Zudem betont Purgin, dass dieses «Wunder» direkt nach den schrecklichen Genozid-Ereignissen in Odessa (2. Mai 2014), Mariupol (9. Mai 2014) und Slawjansk (2. Juni 2014) geschehen ist und dass es niemals möglich gewesen wäre, wenn all diese Menschen ihre Stimme für die Unabhängigkeit nicht gegeben hätten.

11. MAI 2014: DER WEG DER DONBASS BEWOHNER ZU IHRER UNABHÄNGIGKEIT

Trotz der von Kiew bereits gestarteten, s.g. «Anti-Terror-Operation» in Donbass, kamen damals zu den Volkswahlen 71% in der Donezker (DVR) sowie 81% in der Lugansker Volksrepublik (LVR). Davon stimmten 89,7% (von rund 2.5 Mio. Einwohner) der DVR sowie 96,2% (von 1,6 Mio.) der LVR für ihre Unabhängigkeit. DAS ist ein großartiges Ergebnis, von dem die «echten demokratischen» Staaten unserer Welt nur träumen können.
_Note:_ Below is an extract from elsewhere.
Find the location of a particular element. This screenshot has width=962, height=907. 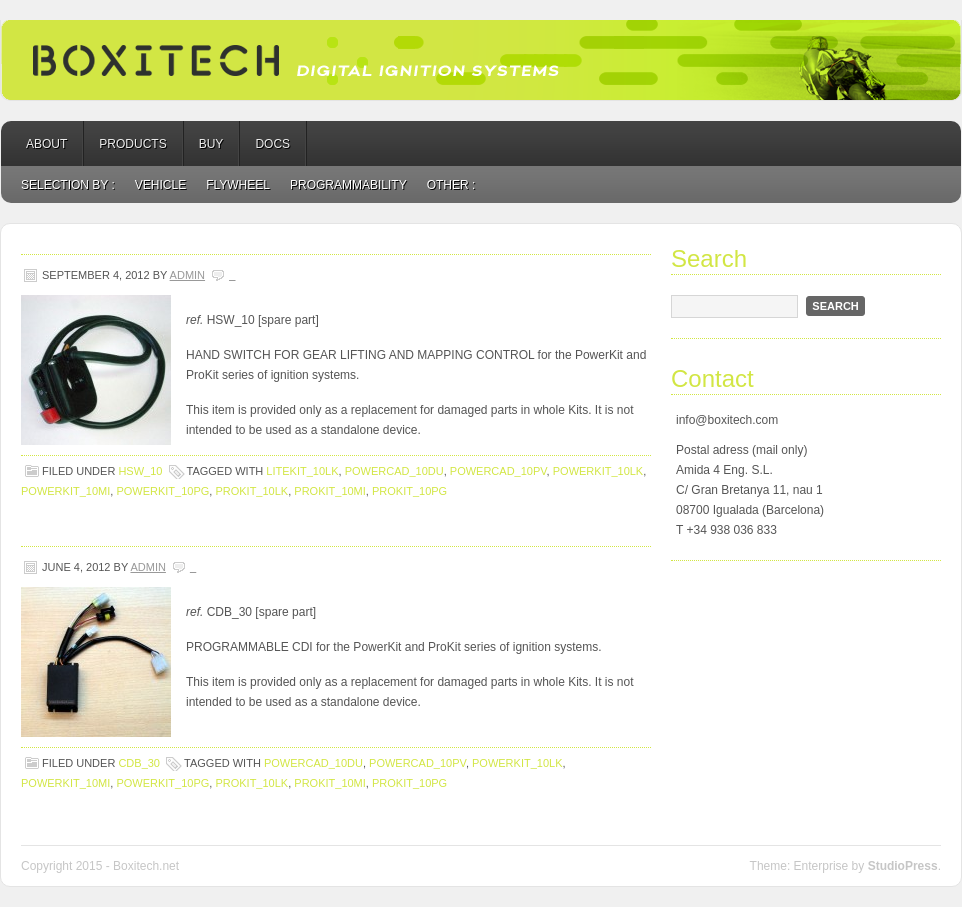

ProKit_10PG is located at coordinates (409, 491).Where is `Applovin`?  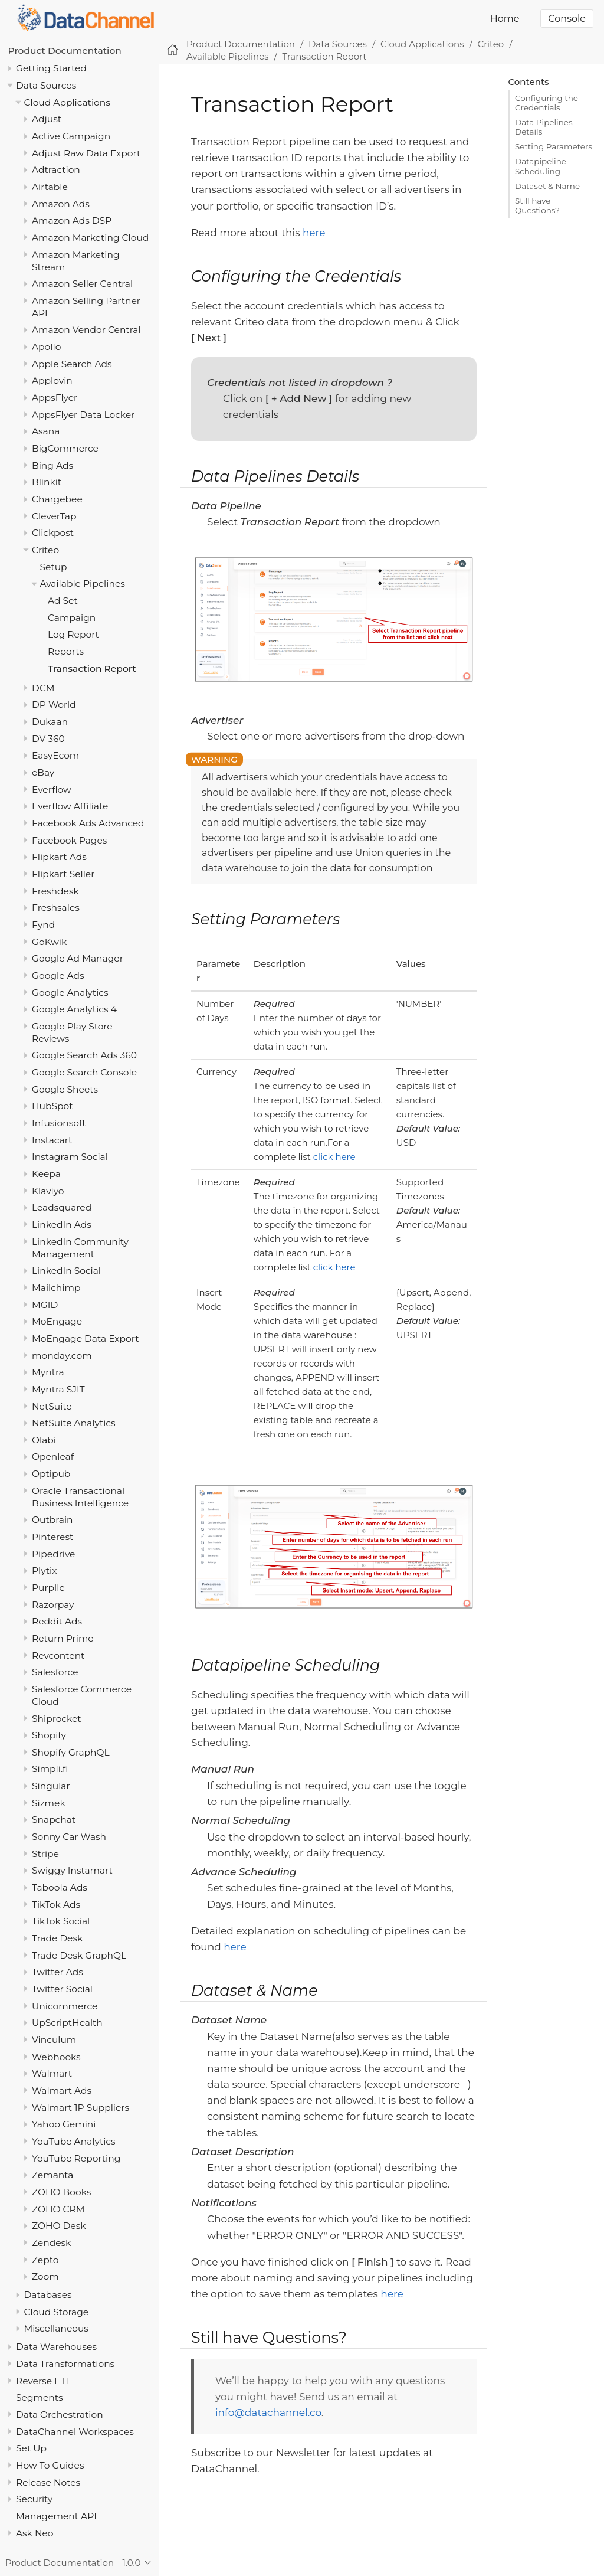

Im Anschluss an das Referendum wandten sich die Abgeordneten der Teilrepubliken, die den Volksentscheid damals unterstützt hatten, friedlich und kultiviert an die Kiewer Regierung. Mit der Forderung, bestimmte Veränderungen in der Staatsordnung der Ukraine vorzunehmen. Diese betrafen jedoch von Anfang an NICHT, wie einige es bis heute denken, die Abspaltung von der Ukraine. Sondern ausschließlich die Föderalisierung der Donbass Gebiete, die Wiederkehr der russischen Sprache in Form von 2. Amtssprache, die Kiew plötzlich verboten hatte, sowie die Amnestie der am Geschehen Beteiligten Donbass Bewohner.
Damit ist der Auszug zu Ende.